Water is added to two containers for 16 minutes. The equations below model the ounces of water, y, in each container after x minutes. At the time after the start when the containers hold the same amount of water, how much water do they hold?
Container A: y equals 16 x plus 104
Container B: y equals negative 2 x squared plus 40x plus 160
A. 360 ounces
B. 328 ounces
C. 232 ounces
D. 136 ounces
To find the time when the containers hold the same amount of water, we need to set the two equations equal to each other:
16x + 104 = -2x^2 + 40x + 160
Simplifying and rearranging:
2x^2 - 24x - 56 = 0
Dividing by 2:
x^2 - 12x - 28 = 0
This quadratic equation can be factored as:
(x - 14)(x + 2) = 0
So the two times when the containers hold the same amount of water are x = 14 and x = -2. Since the containers are filling up with water, we only care about the positive solution x = 14.
To find the amount of water in each container at this time, we substitute x = 14 into either equation:
Container A: y = 16(14) + 104 = 328 ounces
Container B: y = -2(14)^2 + 40(14) + 160 = 328 ounces
So the two containers hold the same amount of water, 328 ounces, at the time when they reach this level.

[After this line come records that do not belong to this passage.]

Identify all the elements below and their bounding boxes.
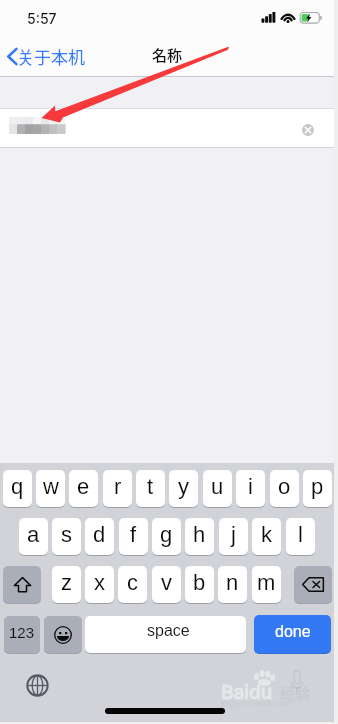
- button[interactable]: v: [152, 566, 181, 603]
- button[interactable]: g: [152, 518, 181, 555]
- button[interactable]: Clear text: [302, 124, 314, 136]
- staticText: o: [278, 474, 291, 499]
- staticText: t: [147, 474, 154, 499]
- button[interactable]: space: [85, 616, 246, 653]
- button[interactable]: Backspace: [294, 566, 332, 603]
- other: Emoji keyboard: [54, 626, 72, 644]
- button[interactable]: w: [36, 470, 65, 507]
- button[interactable]: b: [185, 566, 214, 603]
- button[interactable]: i: [236, 470, 265, 507]
- button[interactable]: x: [85, 566, 114, 603]
- button[interactable]: Emoji keyboard: [44, 616, 82, 653]
- button[interactable]: Clear text: [0, 108, 334, 148]
- other: Shift: [13, 576, 32, 594]
- staticText: s: [61, 522, 72, 547]
- other: Backspace: [302, 577, 324, 592]
- button[interactable]: l: [286, 518, 315, 555]
- button[interactable]: t: [136, 470, 165, 507]
- staticText: 经验: [280, 682, 311, 704]
- button[interactable]: Shift: [3, 566, 41, 603]
- staticText: Baidu: [221, 681, 273, 704]
- staticText: n: [226, 570, 239, 595]
- button[interactable]: a: [19, 518, 48, 555]
- button[interactable]: s: [52, 518, 81, 555]
- staticText: space: [147, 622, 190, 640]
- button[interactable]: 关于本机: [5, 36, 122, 77]
- staticText: a: [27, 522, 40, 547]
- staticText: h: [193, 522, 206, 547]
- staticText: y: [178, 474, 189, 499]
- staticText: m: [257, 570, 276, 595]
- button[interactable]: n: [218, 566, 247, 603]
- button[interactable]: m: [252, 566, 281, 603]
- staticText: v: [161, 570, 172, 595]
- button[interactable]: q: [3, 470, 32, 507]
- button[interactable]: f: [119, 518, 148, 555]
- button[interactable]: o: [270, 470, 299, 507]
- staticText: w: [43, 474, 59, 499]
- staticText: g: [160, 522, 173, 547]
- staticText: jingyan.baidu.com: [221, 698, 294, 708]
- button[interactable]: j: [219, 518, 248, 555]
- staticText: e: [77, 474, 90, 499]
- staticText: i: [248, 474, 253, 499]
- staticText: b: [193, 570, 206, 595]
- staticText: u: [211, 474, 224, 499]
- staticText: r: [114, 474, 122, 499]
- button[interactable]: u: [203, 470, 232, 507]
- button[interactable]: p: [303, 470, 332, 507]
- staticText: f: [130, 522, 137, 547]
- button[interactable]: Switch keyboard language: [26, 674, 49, 697]
- button[interactable]: h: [185, 518, 214, 555]
- staticText: z: [61, 570, 72, 595]
- button[interactable]: r: [103, 470, 132, 507]
- staticText: q: [11, 474, 24, 499]
- button[interactable]: c: [118, 566, 147, 603]
- staticText: k: [261, 522, 272, 547]
- staticText: 名称: [152, 44, 183, 66]
- staticText: j: [231, 522, 236, 547]
- staticText: l: [298, 522, 303, 547]
- staticText: done: [275, 623, 311, 641]
- staticText: 123: [9, 624, 35, 641]
- button[interactable]: k: [252, 518, 281, 555]
- staticText: p: [311, 474, 324, 499]
- staticText: c: [127, 570, 138, 595]
- button[interactable]: done: [254, 615, 331, 653]
- staticText: d: [93, 522, 106, 547]
- staticText: 关于本机: [17, 44, 85, 69]
- button[interactable]: 123: [4, 616, 40, 653]
- staticText: x: [94, 570, 105, 595]
- button[interactable]: e: [69, 470, 98, 507]
- staticText: 5:57: [27, 10, 57, 27]
- button[interactable]: z: [52, 566, 81, 603]
- button[interactable]: d: [85, 518, 114, 555]
- button[interactable]: y: [169, 470, 198, 507]
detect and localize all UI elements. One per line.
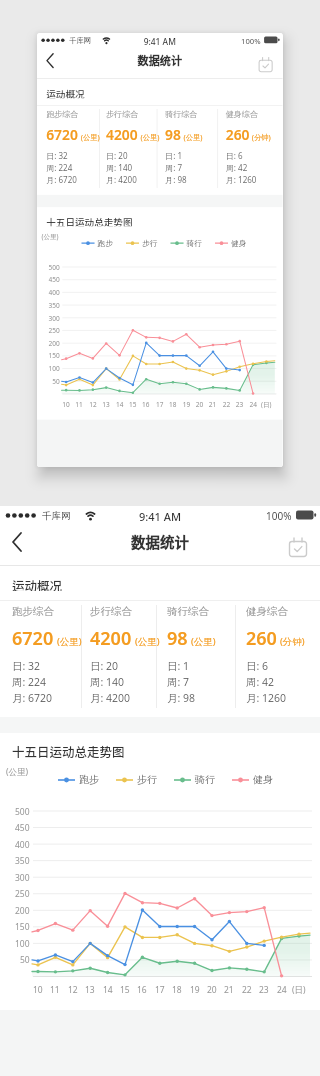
staticText: 300 [48, 314, 60, 322]
staticText: 20 [196, 400, 204, 408]
staticText: 200 [15, 905, 30, 916]
staticText: 13 [85, 984, 95, 995]
staticText: 周: 140 [106, 163, 133, 173]
staticText: 步行 [142, 238, 157, 248]
button[interactable] [2, 528, 36, 558]
staticText: 14 [103, 984, 113, 995]
staticText: 日: 1 [167, 659, 190, 673]
staticText: 运动概况 [12, 576, 63, 591]
staticText: 17 [156, 400, 164, 408]
staticText: 骑行 [195, 773, 215, 786]
staticText: 月: 1260 [226, 175, 257, 186]
staticText: (公里) [141, 132, 160, 142]
staticText: 跑步综合 [46, 109, 78, 119]
button[interactable]: 步行 [126, 238, 158, 248]
staticText: 运动概况 [46, 87, 85, 98]
staticText: 月: 98 [167, 691, 196, 705]
staticText: 21 [224, 984, 234, 995]
staticText: 24 [250, 400, 257, 408]
staticText: 9:41 AM [139, 509, 182, 523]
staticText: 350 [48, 301, 60, 309]
staticText: 16 [137, 984, 147, 995]
staticText: 350 [15, 855, 30, 866]
staticText: 日: 6 [226, 150, 243, 161]
staticText: 月: 6720 [12, 691, 53, 705]
button[interactable]: 步行 [116, 773, 157, 786]
staticText: 260 [226, 125, 250, 144]
button[interactable]: 跑步 [82, 238, 113, 248]
staticText: 骑行综合 [167, 605, 209, 618]
staticText: (分钟) [252, 132, 271, 142]
staticText: (公里) [81, 132, 100, 142]
staticText: (公里) [184, 132, 203, 142]
staticText: 50 [20, 954, 30, 965]
staticText: 250 [48, 326, 60, 334]
staticText: 14 [116, 400, 124, 408]
staticText: 10 [33, 984, 43, 995]
staticText: 6720 [46, 125, 78, 144]
staticText: 步行 [137, 773, 157, 786]
staticText: 100 [48, 364, 60, 373]
button[interactable]: 健身 [232, 773, 273, 786]
staticText: 150 [48, 351, 60, 360]
staticText: 骑行 [187, 238, 202, 248]
staticText: 11 [50, 984, 60, 995]
staticText: 17 [155, 984, 165, 995]
staticText: 15 [120, 984, 130, 995]
staticText: 千库网 [42, 510, 71, 522]
staticText: 12 [68, 984, 78, 995]
staticText: 13 [102, 400, 110, 408]
staticText: 健身 [231, 238, 246, 248]
staticText: (公里) [6, 766, 29, 778]
staticText: 健身综合 [226, 109, 258, 119]
staticText: 22 [242, 984, 252, 995]
staticText: 骑行综合 [165, 109, 197, 119]
staticText: (分钟) [280, 635, 305, 648]
staticText: 100 [15, 938, 30, 949]
staticText: 21 [209, 400, 217, 408]
staticText: 23 [236, 400, 243, 408]
staticText: 23 [259, 984, 269, 995]
staticText: 500 [48, 263, 60, 272]
staticText: (公里) [57, 635, 82, 648]
staticText: 4200 [106, 125, 138, 144]
staticText: 9:41 AM [144, 35, 177, 46]
staticText: 周: 224 [46, 163, 73, 173]
staticText: 500 [15, 806, 30, 817]
staticText: 18 [169, 400, 177, 408]
staticText: (日) [261, 400, 272, 408]
staticText: 数据统计 [138, 52, 182, 68]
staticText: 50 [52, 377, 60, 385]
staticText: 健身 [253, 773, 273, 786]
button[interactable] [38, 50, 65, 73]
staticText: 千库网 [69, 36, 91, 45]
staticText: 450 [48, 275, 60, 284]
staticText: 200 [48, 339, 60, 348]
staticText: 22 [223, 400, 230, 408]
staticText: 健身综合 [246, 605, 288, 618]
staticText: 月: 4200 [90, 691, 131, 705]
staticText: 10 [62, 400, 70, 408]
button[interactable] [255, 53, 278, 76]
staticText: 日: 6 [246, 659, 269, 673]
button[interactable]: 健身 [215, 238, 246, 248]
staticText: 跑步 [79, 773, 99, 786]
staticText: 月: 1260 [246, 691, 287, 705]
staticText: 周: 42 [246, 675, 275, 689]
button[interactable]: 骑行 [170, 238, 202, 248]
staticText: 十五日运动总走势图 [46, 214, 133, 226]
button[interactable]: 跑步 [58, 773, 99, 786]
staticText: 数据统计 [131, 531, 189, 552]
button[interactable] [284, 532, 314, 562]
staticText: 6720 [12, 626, 54, 651]
button[interactable]: 骑行 [174, 773, 215, 786]
staticText: 18 [172, 984, 182, 995]
staticText: 15 [129, 400, 137, 408]
staticText: (公里) [42, 232, 59, 242]
staticText: 20 [207, 984, 217, 995]
staticText: 16 [142, 400, 150, 408]
staticText: 100% [266, 509, 292, 523]
staticText: (日) [292, 984, 306, 995]
staticText: 300 [15, 872, 30, 883]
staticText: 周: 224 [12, 675, 47, 689]
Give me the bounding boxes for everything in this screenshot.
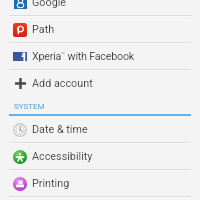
staticText: Accessibility [32,150,93,163]
button[interactable]: Xperia™ with Facebook [0,43,200,70]
staticText: Printing [32,177,70,190]
staticText: Google [32,0,67,9]
other: Add account [15,78,26,89]
button[interactable]: Add account [0,70,200,97]
staticText: SYSTEM [14,102,45,111]
button[interactable]: Google [0,0,200,16]
button[interactable]: Printing [0,170,200,197]
button[interactable]: Accessibility [0,143,200,170]
staticText: Path [32,23,55,36]
button[interactable]: Date & time [0,116,200,143]
staticText: Date & time [32,123,88,136]
button[interactable]: Path [0,16,200,43]
staticText: Add account [32,77,93,90]
staticText: Xperia™ with Facebook [32,50,135,63]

The answer is B. 328 ounces.
f an object is dropped from a height of 144 ft, the function h of t equals negative 16t squared plus 144 gives the height of the object after t seconds. When will the object hit the ground?
A. 1.5 s
B. 3 s
C. 6 s
D. 9 s
The object will hit the ground when its height is equal to 0. So we solve the equation:
-16t^2 + 144 = 0
Dividing both sides by -16:
t^2 - 9 = 0
This quadratic equation can be factored as:
(t - 3)(t + 3) = 0
So the two times when the object is at a height of 0 are t = 3 and t = -3. Since time cannot be negative, we only care about the positive solution t = 3.
Therefore, the object will hit the ground after 3 seconds.
The answer is B. 3 s
To find the amount of water that both containers hold at the same time, we need to set the equations for Container A and Container B equal to each other and solve for the value of y.
The equation for Container A is y = 16x + 104.
The equation for Container B is y = -2x^2 + 40x + 160.
Setting the two equations equal to each other, we have:
16x + 104 = -2x^2 + 40x + 160
Rearranging the equation, we get:
-2x^2 + 24x + 56 = 0
To solve this quadratic equation, we can use either factoring, completing the square, or the quadratic formula. In this case, factoring would be the most efficient method.
The equation can be factored as follows:
-2(x^2 - 12x - 28) = 0
By factoring the quadratic within the parentheses, we get:
-2(x - 14)(x + 2) = 0
This equation is true when either:
x - 14 = 0 or x + 2 = 0
Solving for x in each case, we find:
x = 14 or x = -2
Since we are interested in the time after the start when the containers hold the same amount of water, we only consider positive values of x. Therefore, the solution is x = 14.
To find the amount of water both containers hold at this time, we substitute x = 14 into either equation.
For Container A:
y = 16x + 104
y = 16(14) + 104
y = 224 + 104
y = 328
Therefore, at the time when the containers hold the same amount of water, they both hold 328 ounces. So, the correct answer is B. 328 ounces.